▸ Recorded data

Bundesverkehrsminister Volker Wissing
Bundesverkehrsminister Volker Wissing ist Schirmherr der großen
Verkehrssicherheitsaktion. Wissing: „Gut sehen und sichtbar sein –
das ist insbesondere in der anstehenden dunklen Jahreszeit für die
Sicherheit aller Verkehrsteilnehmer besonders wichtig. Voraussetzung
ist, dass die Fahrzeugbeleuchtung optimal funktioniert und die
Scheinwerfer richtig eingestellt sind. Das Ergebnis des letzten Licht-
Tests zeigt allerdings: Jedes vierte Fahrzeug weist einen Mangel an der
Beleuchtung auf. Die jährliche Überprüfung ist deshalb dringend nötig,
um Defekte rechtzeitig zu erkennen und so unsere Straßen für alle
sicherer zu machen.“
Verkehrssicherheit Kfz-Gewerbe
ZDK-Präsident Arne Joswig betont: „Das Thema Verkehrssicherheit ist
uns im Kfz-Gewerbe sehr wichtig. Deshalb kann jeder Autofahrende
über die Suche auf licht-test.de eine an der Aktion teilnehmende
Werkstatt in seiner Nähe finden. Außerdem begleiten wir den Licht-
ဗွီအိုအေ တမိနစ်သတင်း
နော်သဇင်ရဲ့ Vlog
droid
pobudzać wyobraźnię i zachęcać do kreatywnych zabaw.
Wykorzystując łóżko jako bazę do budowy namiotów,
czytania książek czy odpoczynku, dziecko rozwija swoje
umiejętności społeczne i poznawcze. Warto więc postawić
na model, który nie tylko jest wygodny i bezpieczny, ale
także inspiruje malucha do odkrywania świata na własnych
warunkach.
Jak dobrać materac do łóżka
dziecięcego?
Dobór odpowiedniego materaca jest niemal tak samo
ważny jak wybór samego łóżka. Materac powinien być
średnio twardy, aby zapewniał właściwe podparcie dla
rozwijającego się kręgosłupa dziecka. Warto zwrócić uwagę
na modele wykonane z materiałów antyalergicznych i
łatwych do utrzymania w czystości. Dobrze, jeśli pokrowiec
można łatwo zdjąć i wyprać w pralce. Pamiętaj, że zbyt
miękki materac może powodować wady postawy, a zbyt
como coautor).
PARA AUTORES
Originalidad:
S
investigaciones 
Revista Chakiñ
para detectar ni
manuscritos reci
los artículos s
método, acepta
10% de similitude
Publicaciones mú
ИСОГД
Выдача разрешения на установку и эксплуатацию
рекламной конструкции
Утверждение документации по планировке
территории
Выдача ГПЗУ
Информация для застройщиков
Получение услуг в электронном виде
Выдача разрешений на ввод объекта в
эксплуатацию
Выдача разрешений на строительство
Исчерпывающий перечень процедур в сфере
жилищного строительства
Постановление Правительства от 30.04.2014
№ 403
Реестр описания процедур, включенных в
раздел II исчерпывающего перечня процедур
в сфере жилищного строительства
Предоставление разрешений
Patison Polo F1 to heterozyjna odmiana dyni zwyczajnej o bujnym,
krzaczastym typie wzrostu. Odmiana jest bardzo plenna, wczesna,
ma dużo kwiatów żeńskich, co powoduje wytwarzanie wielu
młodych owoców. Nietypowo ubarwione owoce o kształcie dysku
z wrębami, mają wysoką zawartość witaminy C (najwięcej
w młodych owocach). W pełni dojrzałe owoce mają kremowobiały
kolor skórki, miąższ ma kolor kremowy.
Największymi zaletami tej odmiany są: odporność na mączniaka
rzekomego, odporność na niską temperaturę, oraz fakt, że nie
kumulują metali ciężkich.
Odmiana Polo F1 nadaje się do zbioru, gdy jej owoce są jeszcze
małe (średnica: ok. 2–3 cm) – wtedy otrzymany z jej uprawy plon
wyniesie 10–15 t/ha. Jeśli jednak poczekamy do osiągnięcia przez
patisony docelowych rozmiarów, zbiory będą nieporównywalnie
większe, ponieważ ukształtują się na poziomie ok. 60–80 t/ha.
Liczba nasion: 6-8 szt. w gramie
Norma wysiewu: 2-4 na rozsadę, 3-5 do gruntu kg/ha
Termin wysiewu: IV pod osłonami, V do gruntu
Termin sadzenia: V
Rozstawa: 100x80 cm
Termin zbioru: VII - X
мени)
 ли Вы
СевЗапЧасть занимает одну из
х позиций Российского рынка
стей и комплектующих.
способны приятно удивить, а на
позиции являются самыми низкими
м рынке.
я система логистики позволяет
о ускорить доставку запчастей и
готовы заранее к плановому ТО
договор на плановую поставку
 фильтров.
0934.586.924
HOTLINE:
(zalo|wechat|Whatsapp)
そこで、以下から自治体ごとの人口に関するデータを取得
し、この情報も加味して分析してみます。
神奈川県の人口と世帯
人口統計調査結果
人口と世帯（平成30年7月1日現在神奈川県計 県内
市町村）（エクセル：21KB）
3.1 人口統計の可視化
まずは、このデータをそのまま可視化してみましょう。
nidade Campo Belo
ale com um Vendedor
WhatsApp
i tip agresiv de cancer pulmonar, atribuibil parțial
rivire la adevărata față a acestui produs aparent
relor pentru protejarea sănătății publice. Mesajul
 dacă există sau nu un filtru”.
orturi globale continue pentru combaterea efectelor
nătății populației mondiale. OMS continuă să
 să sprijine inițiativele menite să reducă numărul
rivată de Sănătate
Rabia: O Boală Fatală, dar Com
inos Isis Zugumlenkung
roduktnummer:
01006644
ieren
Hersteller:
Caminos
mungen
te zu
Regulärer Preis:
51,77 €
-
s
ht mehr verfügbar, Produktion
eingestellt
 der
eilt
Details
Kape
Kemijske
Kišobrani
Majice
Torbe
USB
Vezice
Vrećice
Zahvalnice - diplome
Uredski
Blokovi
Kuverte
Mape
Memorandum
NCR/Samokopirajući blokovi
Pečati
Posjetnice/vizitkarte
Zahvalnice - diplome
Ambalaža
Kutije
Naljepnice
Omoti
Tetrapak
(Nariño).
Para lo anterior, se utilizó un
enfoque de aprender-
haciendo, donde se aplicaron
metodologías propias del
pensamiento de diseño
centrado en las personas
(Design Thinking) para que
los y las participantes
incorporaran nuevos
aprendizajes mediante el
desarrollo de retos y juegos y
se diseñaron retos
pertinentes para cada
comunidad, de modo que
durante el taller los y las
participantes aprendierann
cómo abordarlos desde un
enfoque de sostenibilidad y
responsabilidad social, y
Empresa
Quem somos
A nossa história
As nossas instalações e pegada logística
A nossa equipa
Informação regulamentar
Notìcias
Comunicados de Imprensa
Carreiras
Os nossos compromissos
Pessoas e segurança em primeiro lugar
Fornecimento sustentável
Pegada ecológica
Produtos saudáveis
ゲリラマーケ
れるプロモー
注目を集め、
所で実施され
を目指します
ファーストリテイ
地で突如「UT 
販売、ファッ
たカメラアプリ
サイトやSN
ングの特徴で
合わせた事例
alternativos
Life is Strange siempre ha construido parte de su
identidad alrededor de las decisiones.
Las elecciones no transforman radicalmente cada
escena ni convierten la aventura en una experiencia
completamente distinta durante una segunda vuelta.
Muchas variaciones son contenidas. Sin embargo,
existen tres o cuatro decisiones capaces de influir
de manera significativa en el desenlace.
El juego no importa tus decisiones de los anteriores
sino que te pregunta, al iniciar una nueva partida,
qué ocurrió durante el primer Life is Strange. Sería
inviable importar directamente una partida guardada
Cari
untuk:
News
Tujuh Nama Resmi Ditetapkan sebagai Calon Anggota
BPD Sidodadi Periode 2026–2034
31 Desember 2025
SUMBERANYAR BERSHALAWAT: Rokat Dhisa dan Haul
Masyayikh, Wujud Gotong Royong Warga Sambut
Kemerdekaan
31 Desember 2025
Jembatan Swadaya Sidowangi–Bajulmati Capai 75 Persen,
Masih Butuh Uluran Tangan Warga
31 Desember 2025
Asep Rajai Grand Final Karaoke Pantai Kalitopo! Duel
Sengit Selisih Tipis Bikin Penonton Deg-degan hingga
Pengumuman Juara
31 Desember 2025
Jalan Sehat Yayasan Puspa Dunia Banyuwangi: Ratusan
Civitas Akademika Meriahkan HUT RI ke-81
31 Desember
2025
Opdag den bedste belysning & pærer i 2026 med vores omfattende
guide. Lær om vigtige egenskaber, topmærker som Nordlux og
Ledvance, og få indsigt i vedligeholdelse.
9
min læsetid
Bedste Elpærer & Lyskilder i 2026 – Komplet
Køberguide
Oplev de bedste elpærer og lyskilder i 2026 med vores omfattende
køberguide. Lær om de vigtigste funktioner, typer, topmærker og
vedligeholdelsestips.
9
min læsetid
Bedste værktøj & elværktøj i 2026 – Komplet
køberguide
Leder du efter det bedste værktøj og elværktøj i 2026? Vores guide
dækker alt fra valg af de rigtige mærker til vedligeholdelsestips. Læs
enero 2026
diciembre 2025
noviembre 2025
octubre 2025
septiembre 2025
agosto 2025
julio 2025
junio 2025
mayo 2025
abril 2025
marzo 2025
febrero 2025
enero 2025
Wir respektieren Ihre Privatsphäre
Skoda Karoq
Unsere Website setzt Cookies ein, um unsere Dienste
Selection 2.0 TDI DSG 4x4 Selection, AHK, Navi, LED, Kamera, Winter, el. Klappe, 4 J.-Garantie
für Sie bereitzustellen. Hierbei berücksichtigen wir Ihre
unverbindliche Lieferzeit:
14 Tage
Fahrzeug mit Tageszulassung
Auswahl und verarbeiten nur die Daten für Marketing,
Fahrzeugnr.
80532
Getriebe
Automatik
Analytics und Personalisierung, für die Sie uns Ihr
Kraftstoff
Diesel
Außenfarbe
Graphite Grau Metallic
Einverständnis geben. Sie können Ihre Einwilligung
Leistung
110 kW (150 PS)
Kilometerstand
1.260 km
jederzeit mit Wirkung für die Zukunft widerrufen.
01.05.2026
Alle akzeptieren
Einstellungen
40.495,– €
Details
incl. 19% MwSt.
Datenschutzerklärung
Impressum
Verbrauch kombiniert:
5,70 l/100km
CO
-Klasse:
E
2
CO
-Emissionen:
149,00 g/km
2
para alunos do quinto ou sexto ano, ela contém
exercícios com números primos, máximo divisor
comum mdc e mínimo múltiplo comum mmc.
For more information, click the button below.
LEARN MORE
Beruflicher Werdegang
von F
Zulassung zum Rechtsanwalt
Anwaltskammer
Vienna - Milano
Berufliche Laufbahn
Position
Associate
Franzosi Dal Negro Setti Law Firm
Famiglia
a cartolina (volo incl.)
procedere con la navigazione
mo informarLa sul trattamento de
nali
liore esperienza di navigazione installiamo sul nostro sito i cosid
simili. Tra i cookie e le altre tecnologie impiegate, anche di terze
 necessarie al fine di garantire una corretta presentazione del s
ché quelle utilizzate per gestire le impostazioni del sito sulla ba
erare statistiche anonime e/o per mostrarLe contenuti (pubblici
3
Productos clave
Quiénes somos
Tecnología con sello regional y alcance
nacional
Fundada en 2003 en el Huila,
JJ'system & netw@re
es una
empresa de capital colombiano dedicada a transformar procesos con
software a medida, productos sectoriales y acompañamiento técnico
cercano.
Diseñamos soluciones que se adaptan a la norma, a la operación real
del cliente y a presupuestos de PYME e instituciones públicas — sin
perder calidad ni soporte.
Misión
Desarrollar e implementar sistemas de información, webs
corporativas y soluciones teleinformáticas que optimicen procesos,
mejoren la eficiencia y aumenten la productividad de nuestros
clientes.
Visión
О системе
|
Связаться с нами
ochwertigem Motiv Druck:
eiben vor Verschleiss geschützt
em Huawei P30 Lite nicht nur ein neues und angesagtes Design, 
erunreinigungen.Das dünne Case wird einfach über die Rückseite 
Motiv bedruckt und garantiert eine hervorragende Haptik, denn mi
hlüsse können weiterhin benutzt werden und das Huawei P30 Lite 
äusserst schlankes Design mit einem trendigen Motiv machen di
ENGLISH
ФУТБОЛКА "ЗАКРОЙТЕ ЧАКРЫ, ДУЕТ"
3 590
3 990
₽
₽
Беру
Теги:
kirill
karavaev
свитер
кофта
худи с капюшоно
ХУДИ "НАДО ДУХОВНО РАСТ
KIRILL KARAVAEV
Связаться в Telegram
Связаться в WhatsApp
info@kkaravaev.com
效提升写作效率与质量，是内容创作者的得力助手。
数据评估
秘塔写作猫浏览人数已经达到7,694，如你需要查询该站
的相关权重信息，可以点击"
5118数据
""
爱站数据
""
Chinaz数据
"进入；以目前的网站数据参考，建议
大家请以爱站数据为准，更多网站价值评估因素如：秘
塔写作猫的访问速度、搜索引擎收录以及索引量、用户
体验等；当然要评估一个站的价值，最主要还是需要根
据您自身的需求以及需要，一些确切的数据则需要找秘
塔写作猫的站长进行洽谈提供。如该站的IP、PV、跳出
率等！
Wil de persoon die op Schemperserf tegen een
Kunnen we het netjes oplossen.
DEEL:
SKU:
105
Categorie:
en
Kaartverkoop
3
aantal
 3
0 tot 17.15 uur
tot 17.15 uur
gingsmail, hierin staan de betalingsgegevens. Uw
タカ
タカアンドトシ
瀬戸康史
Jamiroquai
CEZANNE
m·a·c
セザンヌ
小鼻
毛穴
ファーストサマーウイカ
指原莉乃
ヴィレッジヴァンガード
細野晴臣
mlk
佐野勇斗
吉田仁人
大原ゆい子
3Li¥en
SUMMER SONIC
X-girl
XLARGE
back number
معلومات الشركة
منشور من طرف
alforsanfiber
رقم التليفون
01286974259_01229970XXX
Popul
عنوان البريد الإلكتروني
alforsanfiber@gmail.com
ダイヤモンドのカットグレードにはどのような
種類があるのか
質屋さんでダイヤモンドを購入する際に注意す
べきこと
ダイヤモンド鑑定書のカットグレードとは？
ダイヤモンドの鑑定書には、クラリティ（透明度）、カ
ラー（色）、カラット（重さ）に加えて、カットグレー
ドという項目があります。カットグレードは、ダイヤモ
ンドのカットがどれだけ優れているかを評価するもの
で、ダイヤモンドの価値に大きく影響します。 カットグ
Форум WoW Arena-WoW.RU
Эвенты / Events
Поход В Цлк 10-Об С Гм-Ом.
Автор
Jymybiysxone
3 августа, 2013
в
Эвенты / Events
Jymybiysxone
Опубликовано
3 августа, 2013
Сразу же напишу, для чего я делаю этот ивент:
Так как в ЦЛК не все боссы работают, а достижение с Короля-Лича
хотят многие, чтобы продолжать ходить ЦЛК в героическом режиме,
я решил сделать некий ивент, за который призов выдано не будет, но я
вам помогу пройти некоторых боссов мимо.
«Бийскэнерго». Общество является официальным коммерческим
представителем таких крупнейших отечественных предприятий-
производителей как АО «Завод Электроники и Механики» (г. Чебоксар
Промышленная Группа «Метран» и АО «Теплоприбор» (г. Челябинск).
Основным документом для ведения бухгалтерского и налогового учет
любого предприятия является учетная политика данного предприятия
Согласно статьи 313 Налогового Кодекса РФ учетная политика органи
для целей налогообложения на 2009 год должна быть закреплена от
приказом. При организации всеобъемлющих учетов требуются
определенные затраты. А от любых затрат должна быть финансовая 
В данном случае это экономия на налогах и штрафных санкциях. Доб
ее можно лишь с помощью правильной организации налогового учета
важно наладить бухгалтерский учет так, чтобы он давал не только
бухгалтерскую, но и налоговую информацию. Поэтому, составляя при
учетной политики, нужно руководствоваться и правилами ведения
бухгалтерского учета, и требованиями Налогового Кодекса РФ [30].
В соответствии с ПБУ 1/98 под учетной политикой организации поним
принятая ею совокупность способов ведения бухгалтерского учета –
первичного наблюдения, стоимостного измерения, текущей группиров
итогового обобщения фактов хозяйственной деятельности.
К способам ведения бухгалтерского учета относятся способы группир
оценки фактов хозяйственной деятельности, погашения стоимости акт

▸ Task objective
Find every line in the records above that holds the word "machen", and copy each one.

▸ Written answer
sicherer zu machen.“
äusserst schlankes Design mit einem trendigen Motiv machen di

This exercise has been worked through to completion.